Aside from the several European nations (including here, Turkey) which remained neutral, the big exception was Argentina: whose government genuinely wished not to be aligned with either side – the country stayed neutral. In fact, Argentina did notionally enter the war on the Allied side, one month before Germany’s surrender in 1945 – understandable in practical terms, but to my “gut feeling”, a bit of a shabby way to behave.

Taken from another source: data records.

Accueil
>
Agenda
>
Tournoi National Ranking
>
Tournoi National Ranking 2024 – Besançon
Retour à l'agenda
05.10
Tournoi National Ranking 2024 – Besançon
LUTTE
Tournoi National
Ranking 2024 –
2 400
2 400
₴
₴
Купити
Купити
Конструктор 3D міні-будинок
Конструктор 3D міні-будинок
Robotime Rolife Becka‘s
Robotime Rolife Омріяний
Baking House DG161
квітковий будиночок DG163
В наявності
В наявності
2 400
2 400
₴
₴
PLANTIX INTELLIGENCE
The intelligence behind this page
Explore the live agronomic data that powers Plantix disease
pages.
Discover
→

I don’t recall every detail of the mentioned wartime map; would imagine that a few small and obscure Old World nations were neutral throughout, and not involved. I see Nepal and Bhutan, and probably some of the lesser states in the Arabian peninsula, continuing on their happy way and ignoring the global conflict. I learn from Wiki that Afghanistan was officially neutral throughout the war, though tending toward the Axis camp earlier on, then manoeuvered into favouring the Allies.

Overtaken by the 5-minute limit: made my above post, then realised too late, that the thread had moved on after post #6. Apologies particularly to DrDeth and

HAITI DECLARED WAR ON GERMANY! It was mostly because the corrupt government officials wanted to seize (steal) German owned assets for themselves.

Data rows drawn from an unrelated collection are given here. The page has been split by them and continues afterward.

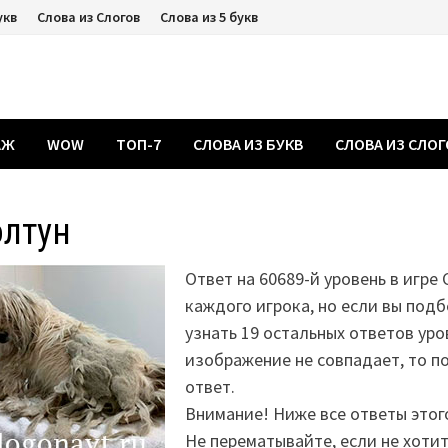
укв
Слова из Слогов
Слова из 5 букв
АЖ
WOW
ТОП-7
СЛОВА ИЗ БУКВ
СЛОВА ИЗ СЛО
олтун
Ответ на 60689-й уровень в игре 
каждого игрока, но если вы подб
узнать 19 остальных ответов уро
изображение не совпадает, то 
ответ.
Внимание! Ниже все ответы этог
Не перематывайте, если не хоти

I supposed a number of these countries were persuaded (greasing a few palms) to declare war on Germany in 1945 to prevent Hitler, Himmler, Fat Hermann and others from getting sanctuary in a neutral country if they made it out. In 1919 article 227 of the Treaty of Versailles specifically called  for Wilhelm II to be extradited from the Netherlands to be tried as a war criminal. The Dutch refused and what trials the Allies did came off badly. Dealing with a far more evil  Nazi Germany in 1945, the Allies  wanted to do war crimes trials right and that meant  capturing the top echelon.

Australia and New Zealand had been at war with Germany for over two years when Pearl Harbor was attacked. The Netherlands were attacked by Germany in May 1940 and so never formally declared war. Handy list here.

One reason for the late-war declarations of war on Germany was that the Allies issued a declaration calling themselves the United Nations in 1942. Any country could join by agreeing to the general principles and declaring war on Germany. As time went on, it became clear that this was going to be the framework for the post-war international entity that would be a (hopefully) more effective version of the League of Nations. Anyone who didn’t want to be left out of what might be a very powerful organization that would certainly include the most powerful countries in the world could get in with a basic signature and declaration of war against Germany, even if it was just a token, unless they had a strong reason not to (like Switzerland and their neutrality policy).

I’m not sure if you mean to say that the British Dominions did not have a choice to enter the war, but if so, that’s not the case. They did have the choice.

Unlike WWI, where the British declaration of war bound the Dominions, by 1939 all of the Dominions had full autonomy in international affairs and were not bound by the British declaration of war.

Australia, Canada, New Zealand and South Africa all chose to enter the war in support of Britain.

For the record, China was also part of World War I. China declared war on Germany in 1917 and over a hundred thousand Chinese served in Europe.

Panama’s President Arnulfo Arias, elected in 1940, was an open Nazi sympathizer and admirer of Hitler.

Obviously the US couldn’t tolerate this in a country that hosted the Panama Canal, and Arias was bounced in a US supported coup in October 1941. Panama actually seems to have declared war on Japan on December 7, a day before the US did.

[Foghorn Leghorn]

“That was a joke, I say that’s a joke son!”